Exercise aim
From the entries below, print exactly the span beginning with the line holding "impressão de acessórios" and ending with the line holding "Masacril de 300", endpoints included, and skip any pictures.
Start of Supplied material
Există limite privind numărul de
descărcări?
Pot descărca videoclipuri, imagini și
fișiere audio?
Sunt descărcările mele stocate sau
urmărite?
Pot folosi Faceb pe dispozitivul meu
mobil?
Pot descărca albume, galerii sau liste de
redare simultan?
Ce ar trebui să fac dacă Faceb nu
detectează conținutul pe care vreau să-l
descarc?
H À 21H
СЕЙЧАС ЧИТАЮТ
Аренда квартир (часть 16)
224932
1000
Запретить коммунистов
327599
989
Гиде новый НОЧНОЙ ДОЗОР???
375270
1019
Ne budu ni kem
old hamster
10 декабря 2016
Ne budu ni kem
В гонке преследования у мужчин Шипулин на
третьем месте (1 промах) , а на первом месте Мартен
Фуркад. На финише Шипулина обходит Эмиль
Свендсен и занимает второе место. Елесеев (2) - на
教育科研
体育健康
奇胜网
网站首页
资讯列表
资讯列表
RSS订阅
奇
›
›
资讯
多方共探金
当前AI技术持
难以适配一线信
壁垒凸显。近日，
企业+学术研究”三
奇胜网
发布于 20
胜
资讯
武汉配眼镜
End of Supplied material
Start of Supplied material
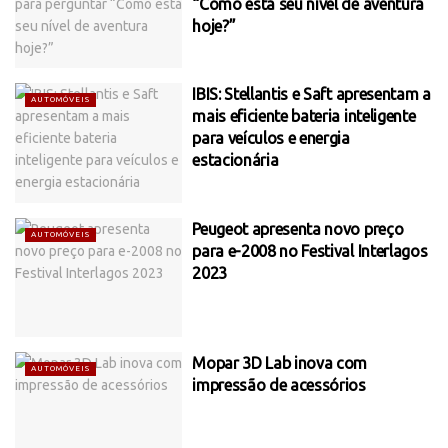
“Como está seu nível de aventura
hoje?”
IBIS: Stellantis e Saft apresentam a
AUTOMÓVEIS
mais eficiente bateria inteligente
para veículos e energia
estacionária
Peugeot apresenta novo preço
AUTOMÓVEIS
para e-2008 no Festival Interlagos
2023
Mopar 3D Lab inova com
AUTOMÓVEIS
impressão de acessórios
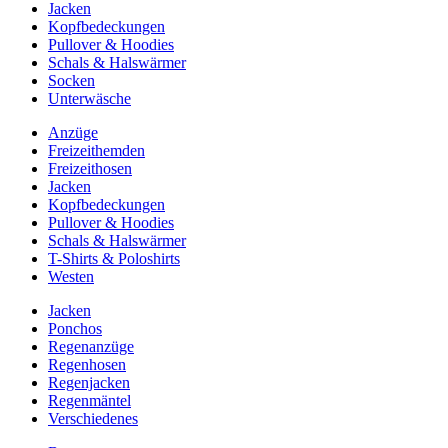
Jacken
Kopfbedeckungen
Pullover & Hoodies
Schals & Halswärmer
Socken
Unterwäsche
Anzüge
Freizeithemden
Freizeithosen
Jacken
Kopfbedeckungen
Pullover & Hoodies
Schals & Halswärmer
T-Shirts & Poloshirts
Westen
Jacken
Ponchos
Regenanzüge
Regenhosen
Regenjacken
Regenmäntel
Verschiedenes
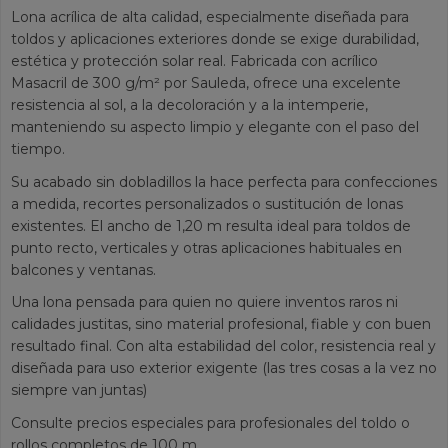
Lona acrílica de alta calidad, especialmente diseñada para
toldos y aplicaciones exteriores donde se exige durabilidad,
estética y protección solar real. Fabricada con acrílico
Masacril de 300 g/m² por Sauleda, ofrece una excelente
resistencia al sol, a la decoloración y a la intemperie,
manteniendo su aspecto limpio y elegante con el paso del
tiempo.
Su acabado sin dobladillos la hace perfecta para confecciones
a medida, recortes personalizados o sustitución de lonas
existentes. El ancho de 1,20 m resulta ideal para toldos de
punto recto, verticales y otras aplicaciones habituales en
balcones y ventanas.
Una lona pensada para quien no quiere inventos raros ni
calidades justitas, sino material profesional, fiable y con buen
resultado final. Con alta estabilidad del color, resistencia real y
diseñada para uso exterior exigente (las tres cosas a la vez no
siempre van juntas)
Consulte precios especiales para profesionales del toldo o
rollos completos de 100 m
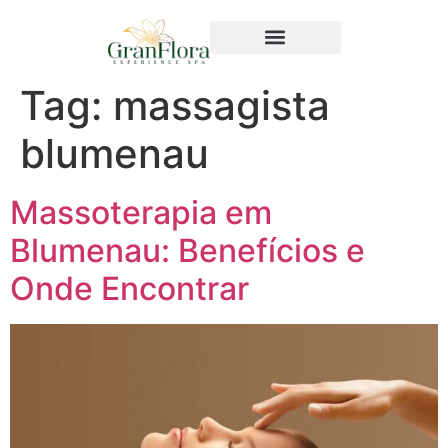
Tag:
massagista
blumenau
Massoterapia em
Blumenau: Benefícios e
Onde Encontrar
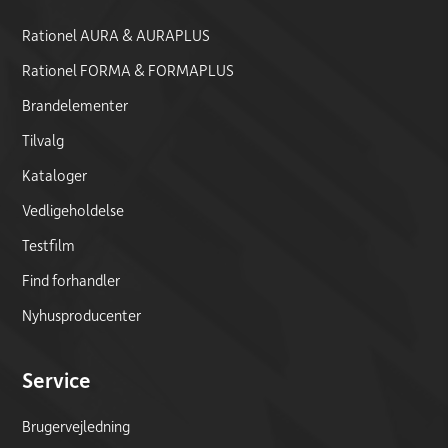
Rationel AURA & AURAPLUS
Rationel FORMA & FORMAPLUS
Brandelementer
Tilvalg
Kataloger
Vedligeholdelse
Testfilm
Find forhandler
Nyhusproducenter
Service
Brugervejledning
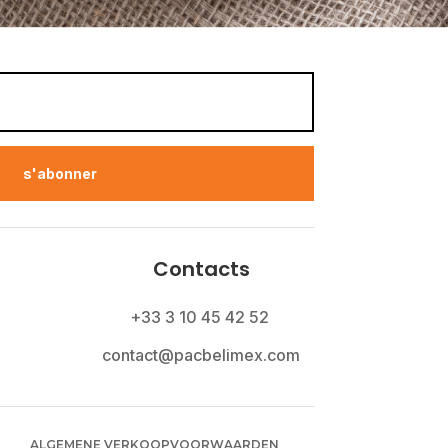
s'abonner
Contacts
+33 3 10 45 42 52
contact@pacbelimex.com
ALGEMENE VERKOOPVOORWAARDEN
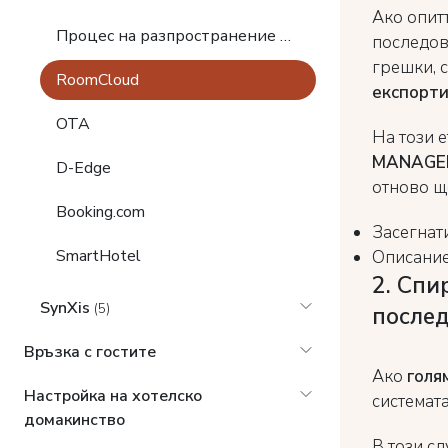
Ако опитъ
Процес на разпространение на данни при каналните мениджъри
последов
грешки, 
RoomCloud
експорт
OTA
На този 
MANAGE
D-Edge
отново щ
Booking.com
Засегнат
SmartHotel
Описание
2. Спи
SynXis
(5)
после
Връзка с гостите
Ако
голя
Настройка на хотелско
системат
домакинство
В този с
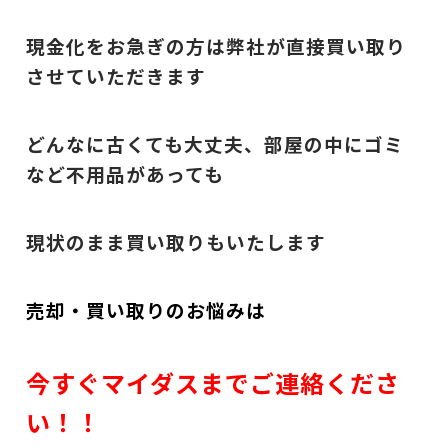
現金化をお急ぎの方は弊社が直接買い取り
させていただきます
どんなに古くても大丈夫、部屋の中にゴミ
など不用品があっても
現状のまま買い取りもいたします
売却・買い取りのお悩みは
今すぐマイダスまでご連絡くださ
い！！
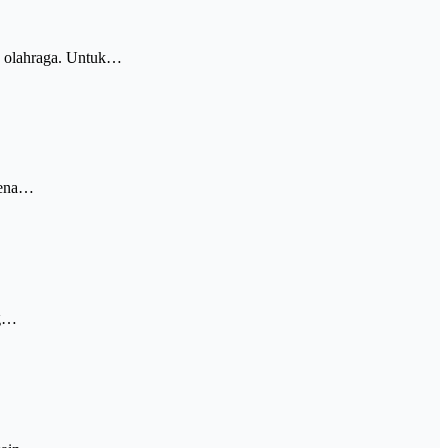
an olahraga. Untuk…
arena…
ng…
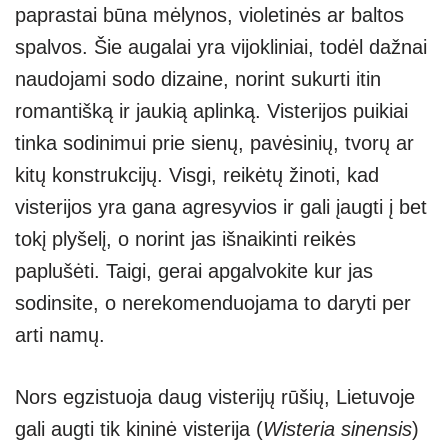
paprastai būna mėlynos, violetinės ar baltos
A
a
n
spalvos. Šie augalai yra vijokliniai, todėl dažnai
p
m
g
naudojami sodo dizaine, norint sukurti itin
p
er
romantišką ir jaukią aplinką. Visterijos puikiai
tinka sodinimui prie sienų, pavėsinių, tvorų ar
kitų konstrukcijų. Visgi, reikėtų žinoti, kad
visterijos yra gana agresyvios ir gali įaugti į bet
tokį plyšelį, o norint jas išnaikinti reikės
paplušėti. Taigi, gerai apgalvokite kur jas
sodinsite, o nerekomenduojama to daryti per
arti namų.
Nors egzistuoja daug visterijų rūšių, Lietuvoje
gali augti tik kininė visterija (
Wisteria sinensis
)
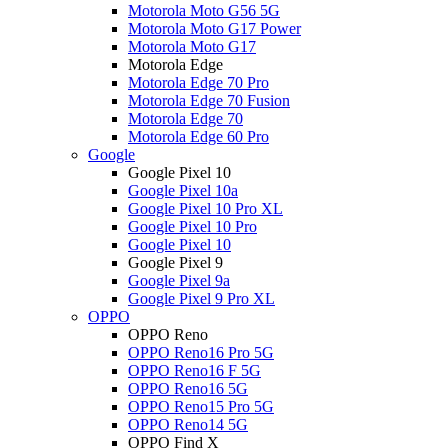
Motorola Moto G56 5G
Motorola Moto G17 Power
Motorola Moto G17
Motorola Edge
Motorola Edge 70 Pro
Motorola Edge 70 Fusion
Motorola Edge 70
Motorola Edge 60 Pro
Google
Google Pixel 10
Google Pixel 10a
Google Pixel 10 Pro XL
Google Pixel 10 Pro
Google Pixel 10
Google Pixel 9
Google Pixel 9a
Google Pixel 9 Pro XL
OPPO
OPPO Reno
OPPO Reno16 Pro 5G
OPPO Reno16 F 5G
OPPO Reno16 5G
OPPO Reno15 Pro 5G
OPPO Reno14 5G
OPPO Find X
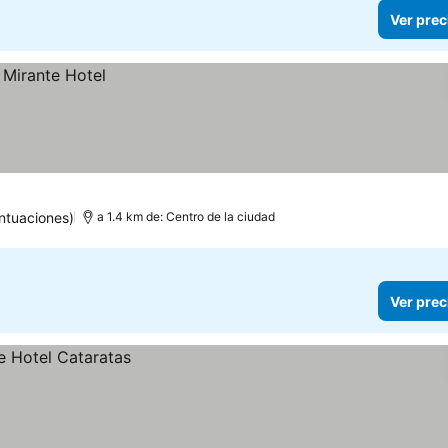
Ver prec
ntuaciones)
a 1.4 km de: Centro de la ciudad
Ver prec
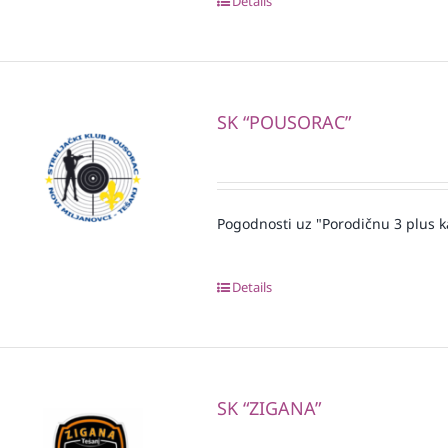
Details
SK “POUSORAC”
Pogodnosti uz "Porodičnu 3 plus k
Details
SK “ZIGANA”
End of Supplied material
Exercise answer
impressão de acessórios
Jacken
Kopfbedeckungen
Pullover & Hoodies
Schals & Halswärmer
Socken
Unterwäsche
Anzüge
Freizeithemden
Freizeithosen
Jacken
Kopfbedeckungen
Pullover & Hoodies
Schals & Halswärmer
T-Shirts & Poloshirts
Westen
Jacken
Ponchos
Regenanzüge
Regenhosen
Regenjacken
Regenmäntel
Verschiedenes
Lona acrílica de alta calidad, especialmente diseñada para
toldos y aplicaciones exteriores donde se exige durabilidad,
estética y protección solar real. Fabricada con acrílico
Masacril de 300 g/m² por Sauleda, ofrece una excelente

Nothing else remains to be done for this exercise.